The investigators undertook a study in which they retrospectively evaluated the presence and amount of small HRF in the eyes of patients with different macular atrophic phenotypes.
Small hyperreflective retinal foci (HRF), identified on optical coherence tomography (OCT) images, mirror neuroretinal activated microglia that are involved in the pathogenesis of age-related macular degeneration (AMD). HRF with specific features referred to as aggregates of activated microglial cells, may represent local neuroretinal inflammation that can be monitored on OCT images,1 Elisabetta Pilotto, MD, and colleagues reported. She is from the Department of Neuroscience - Ophthalmology, University of Padova, Padova, Italy.
The investigators undertook a study in which they retrospectively evaluated the presence and amount of small HRF in the eyes of patients with different macular atrophic phenotypes, that is, bilateral geographic atrophy (GA), unilateral GA and macular new vessels (MNV) in the fellow eye, and extensive macular atrophy with pseudodrusen (EMAP), a rare and aggressive variant of atrophic AMD.
They defined HRF as “isolated punctiform elements of small dimensions, 30 μm or smaller, with intermediate reflectivity (similar to that of the nerve fiber layer) and without a shadow cone.” The foci were measured on near-infrared reflectance (NIR) and blue wavelength fundus autofluorescence (FAF) images.
The HRF were manually identified, counted, and analyzed to identify correlations with the best-corrected visual acuity (BCVA), GA lesion size, some GA features (multifocal versus unifocal GA; presence versus absence of foveal sparing) and central retinal thickness (CRT), the investigators explained.
A total of 46 patients were included and classified as follows: 26 with bilateral GA group, 16 with unilateral GA and MNV in the fellow eyes, and 4 with EMAP group.

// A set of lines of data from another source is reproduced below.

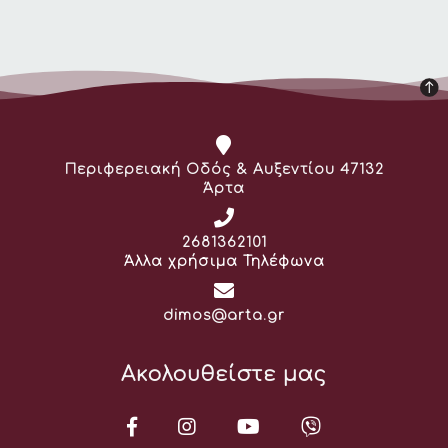
Διεύθυνση:
Περιφερειακή Οδός & Αυξεντίου 47132
Άρτα
Τηλέφωνο:
2681362101
Άλλα χρήσιμα Τηλέφωνα
Email:
dimos@arta.gr
Ακολουθείστε μας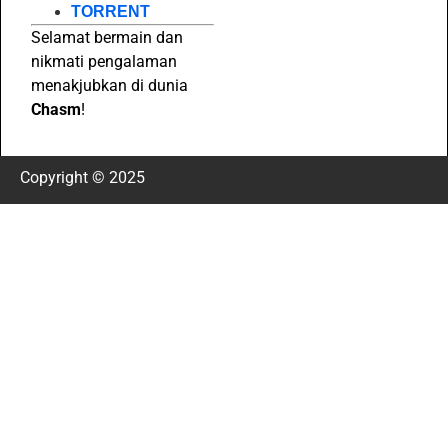
TORRENT
Selamat bermain dan
nikmati pengalaman
menakjubkan di dunia
Chasm
!
Copyright © 2025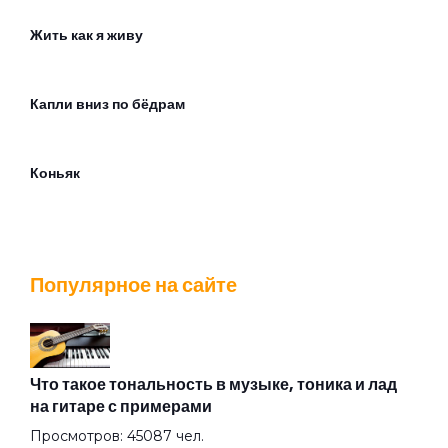
Жить как я живу
Капли вниз по бёдрам
Коньяк
Космос
Популярное на сайте
Москва слезам не верит (feat. qurt & Индаблэк)
Мультибрендовый
Что такое тональность в музыке, тоника и лад
на гитаре с примерами
Просмотров: 45087 чел.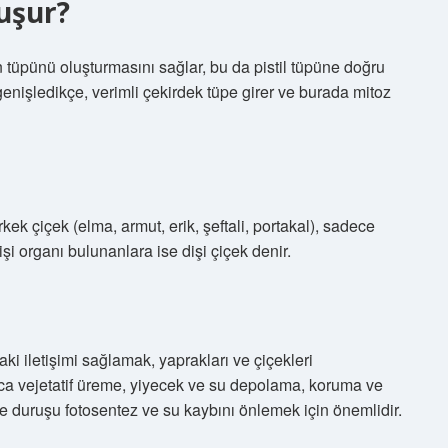
uşur?
 tüpünü oluşturmasını sağlar, bu da pistil tüpüne doğru
nişledikçe, verimli çekirdek tüpe girer ve burada mitoz
k çiçek (elma, armut, erik, şeftali, portakal), sadece
i organı bulunanlara ise dişi çiçek denir.
ki iletişimi sağlamak, yaprakları ve çiçekleri
ıca vejetatif üreme, yiyecek ve su depolama, koruma ve
de duruşu fotosentez ve su kaybını önlemek için önemlidir.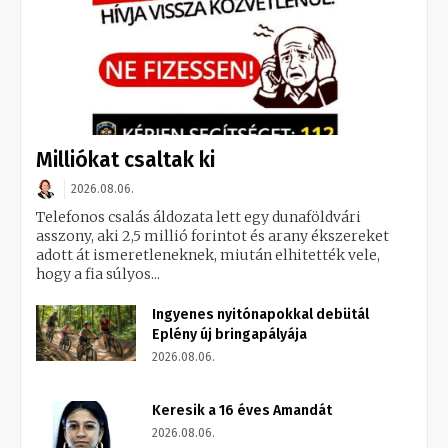
Milliókat csaltak ki
2026.08.06.
Telefonos csalás áldozata lett egy dunaföldvári
asszony, aki 2,5 millió forintot és arany ékszereket
adott át ismeretleneknek, miután elhitették vele,
hogy a fia súlyos...
Ingyenes nyitónapokkal debütál
Eplény új bringapályája
2026.08.06.
Keresik a 16 éves Amandát
2026.08.06.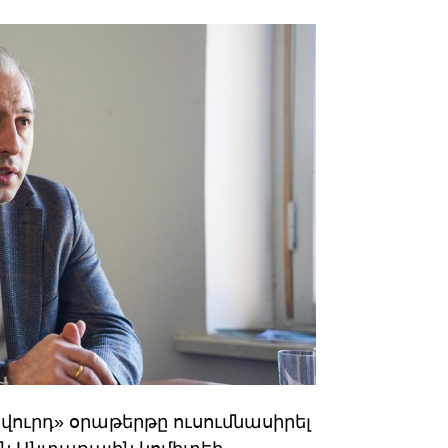
վուրդ» օրաթերթը ուսումնասիրել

The patients with EMAP were younger compared to patients with bilateral and unilateral GA, ie, 63.5 ± 6.8 years vs. 80.4 ± 8.4 years (p=0.0004) and 83.3 ± 6.1 years (p= <0.0001), respectively.
The evaluated factors that did not differ significantly among the groups were the mean BCVA, mean GA area in the NIR and FAF images, foveal-sparing and multifocal versus unifocal GA distribution, and the mean CRT.
The GA areas were wider on the NIR images than the FAF images in all groups, and significantly so in the bilateral and unilateral GA groups: 11.7 ± 7.6 mm2 vs. 10.6 ± 7.1 mm2 (p = 0.0087) and 7.8 ± 9.2 mm2 vs. 7.7 ± 9.4 mm2, p = 0.004, respectively.
Significantly more HRF were present in the unilateral GA group compared to the bilateral and EMAP groups: 47.4 ± 7.1 vs. 31.6 ± 7.3 and 28.0 ± 4.9, respectively; p < 0.0001 for both comparisons), The bilateral GA and EMAP groups had similar numbers of HRF (p = 0.1960).
A correlation was found only between the numbers of HRF and the CRT, that is, a positive correlation with the bilateral GA group and a negative correlation with the unilateral GA group.
“The increase in the small HRF, which mirrors retinal microglial activation, characterizes eyes with unilateral GA and MNV in the fellow eye) but not eyes with bilateral GA or EMAP,” the investigators commented.
They emphasized that the role of activated microglia in the retina of eyes with GA should be investigated further with consideration of “actual and new therapeutic strategies with which to reduce either the development or progression of the atrophic macular changes.”